■ The task
Using the records below, write out again exactly the lines that begin at the line containing "é extérieure ou" and end at the line containing "canique. Prenez garde", and no other lines.

■ Exercise data
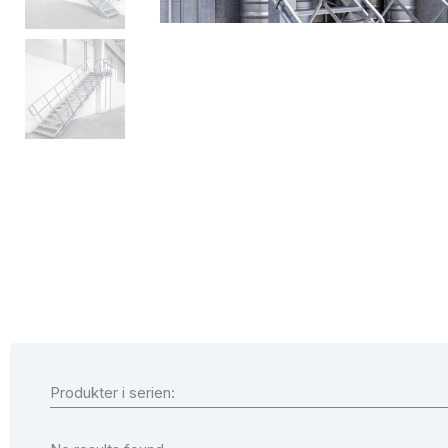
Produkter i serien:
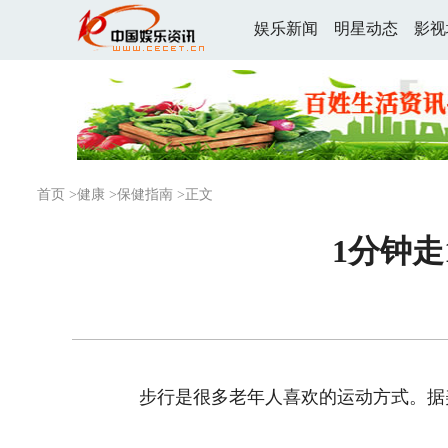
娱乐新闻
明星动态
影视
首页
>
健康
>
保健指南
>正文
1分钟走
步行是很多老年人喜欢的运动方式。据美国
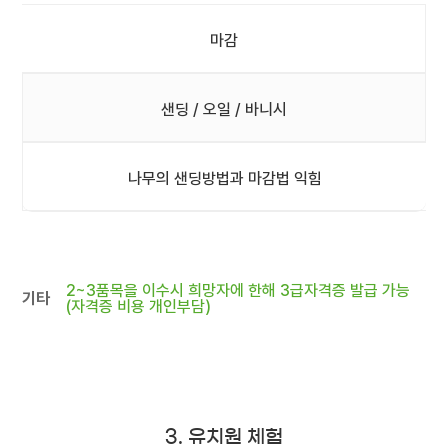
마감
샌딩 / 오일 / 바니시
나무의 샌딩방법과 마감법 익힘
2~3품목을 이수시 희망자에 한해 3급자격증 발급 가능
기타
(자격증 비용 개인부담)
3. 유치원 체험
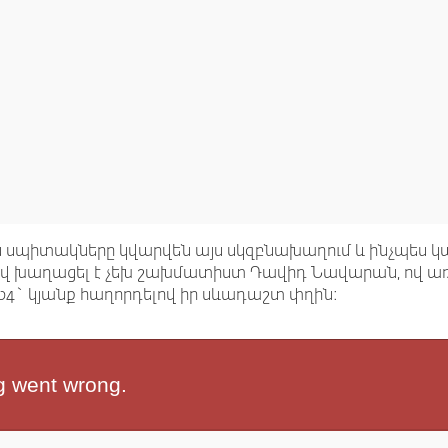
ես սպիտակները կվարվեն այս սկզբնախաղում և ինչպես կ
ևերով խաղացել է չեխ շախմատիստ Դավիդ Նավարան, ով 
 b4` կյանք հաղորդելով իր սևադաշտ փղին:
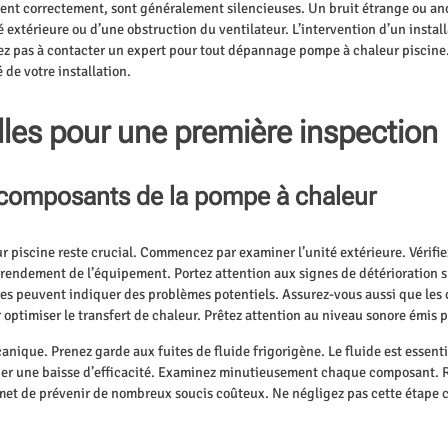
ent correctement, sont généralement silencieuses. Un bruit étrange ou anor
é extérieure ou d’une obstruction du ventilateur. L’intervention d’un install
z pas à contacter un expert pour tout dépannage pompe à chaleur piscine.
é de votre installation.
lles pour une première inspection
es composants de la pompe à chaleur
piscine reste crucial. Commencez par examiner l’unité extérieure. Vérifiez q
 rendement de l’équipement. Portez attention aux signes de détérioration su
ssures peuvent indiquer des problèmes potentiels. Assurez-vous aussi que l
r optimiser le transfert de chaleur. Prêtez attention au niveau sonore émis 
canique. Prenez garde aux fuites de fluide frigorigène. Le fluide est essen
ner une baisse d’efficacité. Examinez minutieusement chaque composant. 
rmet de prévenir de nombreux soucis coûteux. Ne négligez pas cette étape c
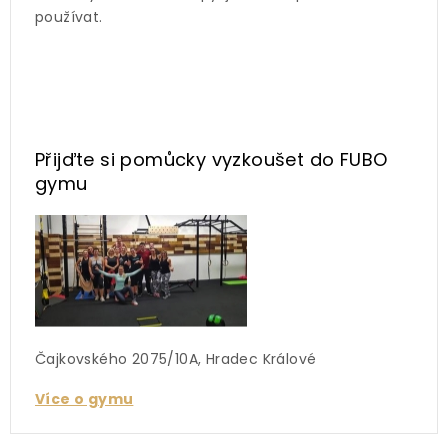
používat.
Přijďte si pomůcky vyzkoušet
do FUBO
gymu
Čajkovského 2075/10A, Hradec Králové
Více o gymu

■ Written solution
é extérieure ou d’une obstruction du ventilateur. L’intervention d’un install
z pas à contacter un expert pour tout dépannage pompe à chaleur piscine.
é de votre installation.
lles pour une première inspection
es composants de la pompe à chaleur
piscine reste crucial. Commencez par examiner l’unité extérieure. Vérifiez q
 rendement de l’équipement. Portez attention aux signes de détérioration su
ssures peuvent indiquer des problèmes potentiels. Assurez-vous aussi que l
r optimiser le transfert de chaleur. Prêtez attention au niveau sonore émis 
canique. Prenez garde aux fuites de fluide frigorigène. Le fluide est essen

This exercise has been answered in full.